▶ [Data records]:
Content starts
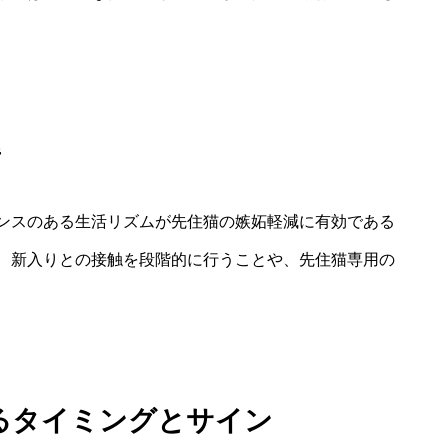
準
ンスのある生活リズムが先住猫の嫉妬軽減に有効である
、新入りとの接触を段階的に行うことや、先住猫専用の
るタイミングとサイン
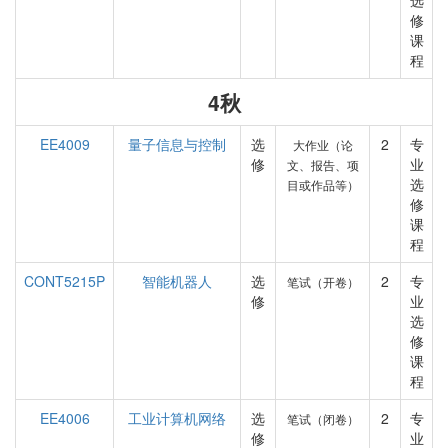
选
修
课
程
4秋
EE4009
量子信息与控制
选
2
专
大作业（论
修
业
文、报告、项
选
目或作品等）
修
课
程
CONT5215P
智能机器人
选
2
专
笔试（开卷）
修
业
选
修
课
程
EE4006
工业计算机网络
选
2
专
笔试（闭卷）
修
业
Content ends
▶ [THE PROBLEM]:
Type the lines above out again exactly as they appear, skipping every picture.

▶ [TASK ANSWER]:
準
ンスのある生活リズムが先住猫の嫉妬軽減に有効である
、新入りとの接触を段階的に行うことや、先住猫専用の
るタイミングとサイン
选
修
课
程
4秋
EE4009
量子信息与控制
选
2
专
大作业（论
修
业
文、报告、项
选
目或作品等）
修
课
程
CONT5215P
智能机器人
选
2
专
笔试（开卷）
修
业
选
修
课
程
EE4006
工业计算机网络
选
2
专
笔试（闭卷）
修
业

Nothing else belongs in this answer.